Additionally, studies have found that cinnamon can increase insulin sensitivity and reduce blood sugar. As well as helping to control type 2 diabetes, these effects are also vital for weight loss.
This warming spice is also high in fibre, meaning it keeps you feeling satiated for longer, so you don’t overeat – another key factor in helping you shed the pounds.
Other health benefits
It’s not just burning fat that gives cinnamon excellent health-promoting potential. This spice can also reduce blood pressure, is a digestive tonic, is high in antioxidant and anti-inflammatory properties, may lower heart disease risk, fight fungal and bacterial infections and could prove beneficial to those suffering from neurodegenerative conditions, such as dementia. Initial studies even suggest cinnamon may protect the body against cancer.
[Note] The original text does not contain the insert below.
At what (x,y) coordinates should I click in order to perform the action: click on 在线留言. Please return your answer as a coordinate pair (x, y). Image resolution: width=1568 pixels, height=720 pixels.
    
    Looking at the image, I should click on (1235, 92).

Adding cinnamon to your diet
There are no shortage of options for adding cinnamon to your diet, so enjoying the health benefits of this ubiquitous spice should be easy. However, a word of caution, especially if you’re eating cinnamon to lose weight: cinnamon is prevalent in many sweet treats, but you won’t gain any health benefits from eating it this way!
Fortunately, there are plenty of easy and healthy ways to incorporate cinnamon into your diet. Try adding some to your bowl of porridge in the morning, or put a pinch of the spice in your cup of coffee. Cinnamon works really well in curries, chillies and soups, or mixed with chicken to make a tasty stir-fry. For those with a sweet tooth, you don’t need to resort to sticky buns or cakes to enjoy cinnamon; it’s perfect combined with mixed fruit or with a mashed banana. Drizzle a little honey with some cinnamon over a chopped kiwi and an apple and you’ve got a dessert that’s just as delicious as any other. Cinnamon is also a great addition to rice pudding or yoghurt, pepping up the flavour.
At just six calories per teaspoon of cinnamon, you can use it liberally in your cooking. Studies have found that you need about 6g, or three level teaspoons, of cinnamon to benefit from its blood sugar stabilising and delayed gastric emptying effects.
Another thing to note is that there are two kinds of cinnamon. These are called Ceylon and Cassia. Ceylon is the ‘pure’ type. You might have to hunt Ceylon cinnamon down in health food stores, as Cassia is the kind you’ll commonly find in supermarkets. Cassia cinnamon can be harmful in large quantities, so stick to Ceylon if you intend to use this spice a lot.